Be communicative and proactive to have a healthy relationship
We all want to have healthy relationships, but most of us were never really taught about what that actually means
We all want to have healthy relationships, but most of us were never really taught about what that actually means. Therapists with over a decade of experience working with couples says that being communicative and proactive is the key to have a good, healthy relationship.
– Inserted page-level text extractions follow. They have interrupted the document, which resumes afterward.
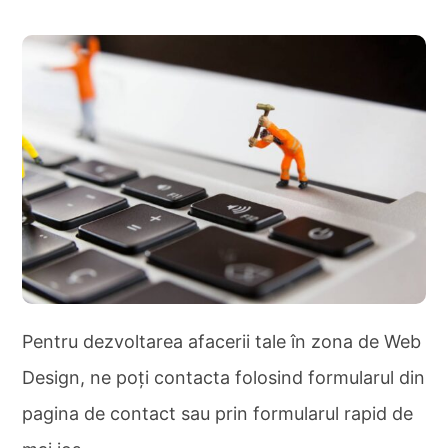
Pentru dezvoltarea afacerii tale în zona de Web
Design, ne poți contacta folosind formularul din
pagina de contact sau prin formularul rapid de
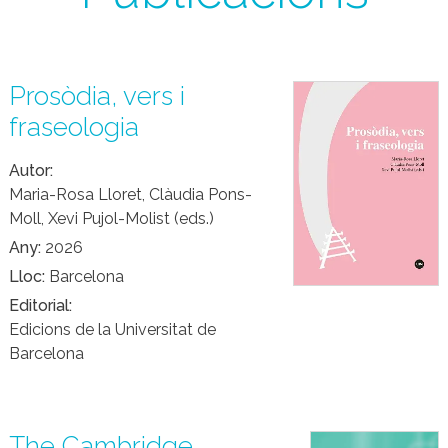
Prosòdia, vers i
fraseologia
Autor
Maria-Rosa Lloret, Clàudia Pons-
Moll, Xevi Pujol-Molist (eds.)
Any
2026
Lloc
Barcelona
Editorial
Edicions de la Universitat de
Barcelona
The Cambridge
Do the things you did the first year you were dating
As the months and years roll on, we tend to slink into our proverbial sweatpants and get lazy in our relationship. We lose our patience, gentleness, thoughtfulness, understanding, and the general effort we once made toward our mate. Think back to the first year of your relationship and write down all the things you used to do for your partner. Now start doing them again.
Ask for what you want
Over time, we assume that our partner knows us so well that we don't need to ask for what we want. What happens when we make this assumption? Expectations are set, and just as quickly, they get deflated. Those unmet expectations can leave us questioning the viability of our partnership and connection. Keep in mind that asking for what you want extends to everything from emotional to sexual wants.
Become an expert on your partner
Think about what makes your mate excites, both physically and emotionally. We can become consumed by what we think they want, as opposed to tuning in to what truly resonates with them. Remember that if it's important to your partner, it doesn't have to make sense to you. You just have to do it.
Ask questions beyond just "How was your day?"
At the end of a long day, we tend to mentally check out of our lives and, consequently, our relationship. We rely on the standard question, "How was your day?" But because we hear that question so often, many of us will reflexively just respond with the bare minimum: "Fine. How was yours?" This does nothing to improve your connection and can actually damage it because you're losing the opportunity to regularly connect in a small way.
If your initial "How was your day?" doesn't spark much conversation, try asking more creative follow-up questions: "What made you smile today?" or "What was the most challenging part of your day?" You'll be amazed at the answers you'll get, with the added benefit of gaining greater insight into your significant other.